A screenshot of the new OpenGL rendering engine

9 Comments

  1. I would also like to add http://infranodus.com to the list of network visualization and analysis tools. It’s open-source, free, it makes it possible to add data much faster than GraphCommons, it supports import / export and has graph analytics. It’s based on Sigma.Js, Graphology and Cytoscape. My only question is why it always gets omitted from all the overviews and what are the reasons for it not being taken seriously?

    Reply

    1. Hi Deemeetree!

      From looking at the website and trying the demo, it seems to me that Infranodus is a text analyzer using graph visualization. Which is great! It produces its own network by analyzing text, but it seems to me that it is not designed to load your own network data. In that sense, it is not a graph visualization tool like the others I mention, but rather a text analysis tool using graph visualization. Which is a perfectly respectable design – a good design is always specific, and it clearly allowed you to offer a clear and lean user experience.

      You seem however to say that there are such features in Infranodus. Could I come up with my own network, load it and make use of your analytics?

      I ask this question because I did not perceive Infranodus as a network analysis tool, but as a text-based visualizer/analyzer, which is why I did not think of it when I wrote this piece.
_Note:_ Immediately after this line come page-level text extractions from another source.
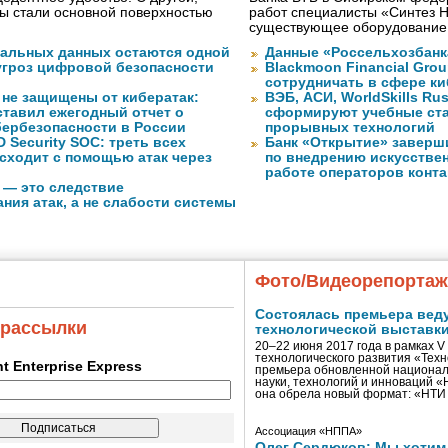
ы стали основной поверхностью
работ специалисты «Синтез 
существующее оборудование
нальных данных остаются одной
Данные «Россельхозбанк
угроз цифровой безопасности
Blackmoon Financial Grou
сотрудничать в сфере к
 не защищены от кибератак:
ВЭБ, АСИ, WorldSkills Ru
ставил ежегодный отчет о
сформируют учебные ст
бербезопасности в России
прорывных технологий
 Security SOC: треть всех
Банк «Открытие» заверш
сходит с помощью атак через
по внедрению искусствен
работе операторов конта
 — это следствие
ния атак, а не слабости системы
Фото/Видеорепорта
Состоялась премьера вед
 рассылки
технологической выставк
20–22 июня 2017 года в рамках 
технологического развития «Тех
ent Enterprise Express
премьера обновленной национал
науки, технологий и инноваций 
она обрела новый формат: «НТ
Ассоциация «НППА»
Олег Сердюков: Мы хотим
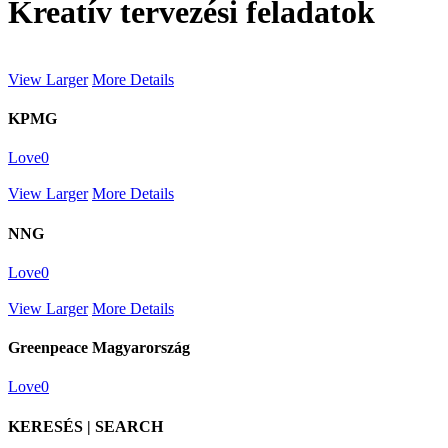
Kreatív tervezési feladatok
View Larger
More Details
KPMG
Love
0
View Larger
More Details
NNG
Love
0
View Larger
More Details
Greenpeace Magyarország
Love
0
KERESÉS | SEARCH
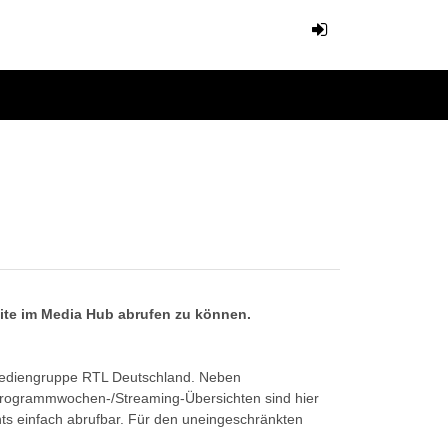
eite im Media Hub abrufen zu können.
Mediengruppe RTL Deutschland. Neben
Programmwochen-/Streaming-Übersichten sind hier
ts einfach abrufbar. Für den uneingeschränkten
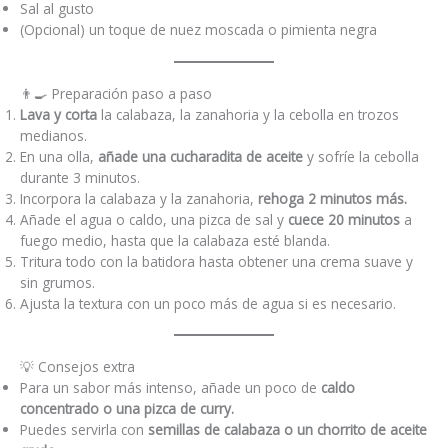
Sal al gusto
(Opcional) un toque de nuez moscada o pimienta negra
👨‍🍳 Preparación paso a paso
Lava y corta
la calabaza, la zanahoria y la cebolla en trozos
medianos.
En una olla,
añade una cucharadita de aceite
y sofríe la cebolla
durante 3 minutos.
Incorpora la calabaza y la zanahoria,
rehoga 2 minutos más.
Añade el agua o caldo, una pizca de sal y
cuece 20 minutos
a
fuego medio, hasta que la calabaza esté blanda.
Tritura todo con la batidora hasta obtener una crema suave y
sin grumos.
Ajusta la textura con un poco más de agua si es necesario.
💡 Consejos extra
Para un sabor más intenso, añade un poco de
caldo
concentrado o una pizca de curry.
Puedes servirla con
semillas de calabaza o un chorrito de aceite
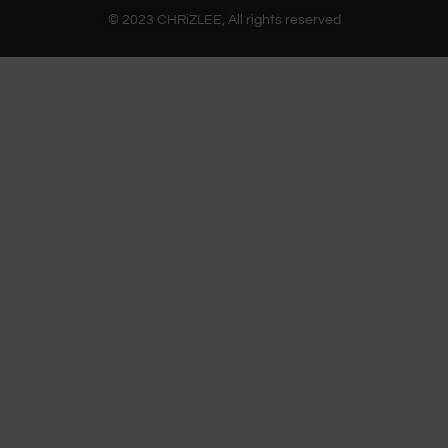
© 2023 CHRiZLEE, All rights reserved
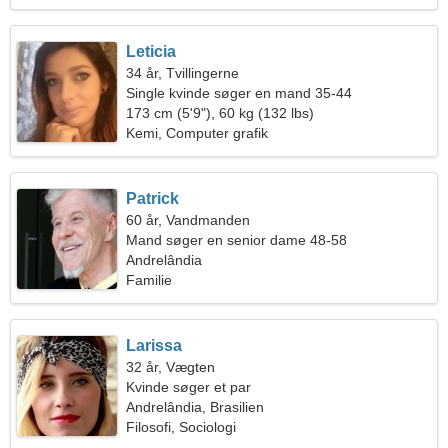
Leticia
34 år, Tvillingerne
Single kvinde søger en mand 35-44
173 cm (5'9"), 60 kg (132 lbs)
Kemi, Computer grafik
Patrick
60 år, Vandmanden
Mand søger en senior dame 48-58
Andrelândia
Familie
Larissa
32 år, Vægten
Kvinde søger et par
Andrelândia, Brasilien
Filosofi, Sociologi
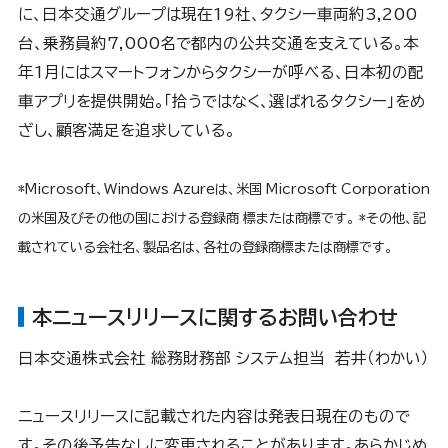
に、日本交通グループは現在19社、タクシー車両約3,200
台、乗務員約7,000名で都内の公共交通を支えている。本
年1月にはスマートフォンからタクシーが呼べる、日本初の配
車アプリを提供開始。「拾うではなく、選ばれるタクシー」をめ
ざし、顧客満足を追求している。
*Microsoft、Windows Azureは、米国 Microsoft Corporation
の米国及びその他の国における登録商 標または商標です。 *その他、記
載されている会社名、製品名は、各社の登録商標または商標です。
本ニュースリリースに関するお問い合わせ
日本交通株式会社 総務財務部 システム担当 若井（わかい）
ニュースリリースに記載された内容は発表日現在のもので
す。その後予告なしに変更されることがあります。あらかじめ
It seems to me that the Infranodus website also chooses to frame it as a text tool and not a network analyzer.

      Reply

      1. Hi Mathieu, thank you for your response!

        Yes, in fact one of the advantages of InfraNodus is that it has one of the fastest interfaces to build your own graph from a scratch, as fast as typing.

        You can input nodes very easily like #NodeA #NodeB #NodeC relationship_description to make a simple triplet, for instance. You can also decide to have a central node (@MainNode) which would link to all the other nodes (e.g. @MainNode #NodeA #NodeB #NodeC). I haven’t seen any other tool that would allow you to create a graph so quickly (in GraphCommons you’d have to manually add every node and connection). It’s like a very efficient language to “write” graphs. Text network visualization is just an extension of that main feature.

        You can also import a simple CSV file and visualize it as a graph. If it’s just a list of statements they will be visualized as a text graph, but you could also make a file that has two columns — source and target — and that would make your graph more precise. I’m also working on providing the Gexf import, which should be available soon.

        In any case, your feedback makes me think that these features of InfraNodus should be made more visible, so I’m going to write a Medium post about it and hopefully then InfraNodus will come up more often in people’s mind when they think about web-based graph visualization.

        Also, I really owe the inspiration to create the tool to the Gephi community and also your brother who created the amazing Sigma.Js library, which is at the core of InfraNodus, so I’ll be happy to give you the invitation code if you don’t want to bother installing the hosted version and want to play around with the online one. Just send me a DM or an e-mail!

    1. Not really for the moment. The closest you can get at the moment is to take a try at MiniVan:
      https://medialab.github.io/minivan/

      It’s a prototype project specifically targeted at releasing already made networks. The project is currently under development but it can already be used. It allows testing the technology. You must note, however, that it does not allow making your own network maps. It has been designed more as a complement to Gephi than a replacement. It takes a GEXF as an input. The technology is the same as a possible Gephi JS, however. So if the libraries used here are satisfying, it will pave the way.

      How to articulate the Java software with the JS software is still an unresolved question. A question of design more than technology. We know for sure that none of these options can replace the other one, and that makes everything complicated. It’s clear that a JS Gephi will not be able to scale as much as Java, and very big networks are a real thing.